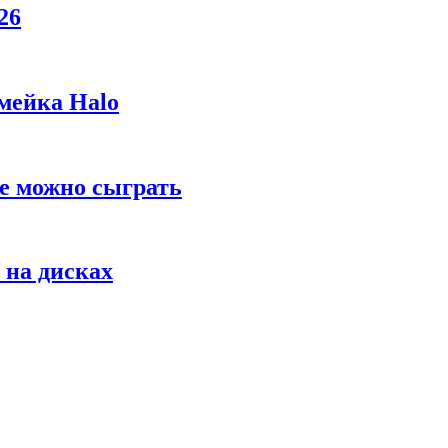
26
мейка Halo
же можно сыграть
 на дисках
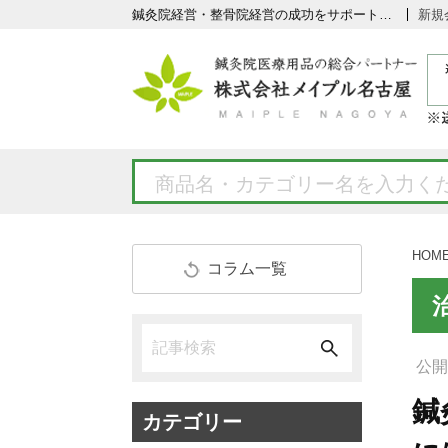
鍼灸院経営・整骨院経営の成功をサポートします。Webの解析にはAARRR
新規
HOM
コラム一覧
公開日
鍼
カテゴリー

====================

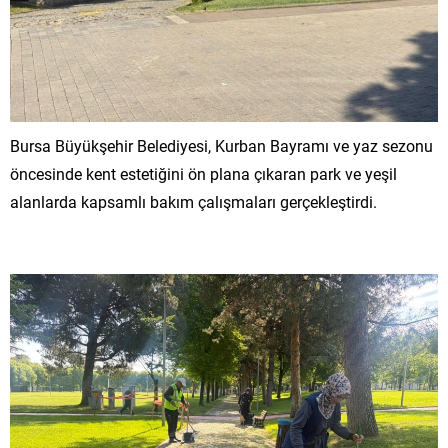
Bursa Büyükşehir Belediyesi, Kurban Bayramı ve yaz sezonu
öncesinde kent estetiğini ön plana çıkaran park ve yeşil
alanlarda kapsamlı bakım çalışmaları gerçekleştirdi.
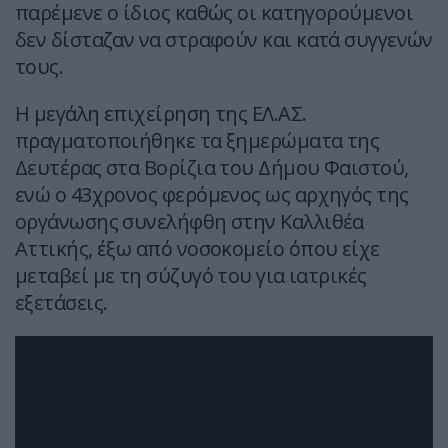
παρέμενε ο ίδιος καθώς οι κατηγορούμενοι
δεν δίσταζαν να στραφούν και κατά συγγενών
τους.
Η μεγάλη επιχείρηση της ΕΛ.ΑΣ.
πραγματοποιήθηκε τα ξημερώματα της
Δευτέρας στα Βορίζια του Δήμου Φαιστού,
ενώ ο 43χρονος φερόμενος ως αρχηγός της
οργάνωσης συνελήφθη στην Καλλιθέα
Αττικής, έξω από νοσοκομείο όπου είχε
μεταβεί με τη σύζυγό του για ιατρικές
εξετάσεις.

====================

Reproduce the data above exactly, but only the lines from the one showing "öncesinde kent estetiğini" through the one showing "Αττικής, έξω από νοσοκομείο όπου είχε", with both ends kept and the pictures left out.

--- Result ---
öncesinde kent estetiğini ön plana çıkaran park ve yeşil
alanlarda kapsamlı bakım çalışmaları gerçekleştirdi.
παρέμενε ο ίδιος καθώς οι κατηγορούμενοι
δεν δίσταζαν να στραφούν και κατά συγγενών
τους.
Η μεγάλη επιχείρηση της ΕΛ.ΑΣ.
πραγματοποιήθηκε τα ξημερώματα της
Δευτέρας στα Βορίζια του Δήμου Φαιστού,
ενώ ο 43χρονος φερόμενος ως αρχηγός της
οργάνωσης συνελήφθη στην Καλλιθέα
Αττικής, έξω από νοσοκομείο όπου είχε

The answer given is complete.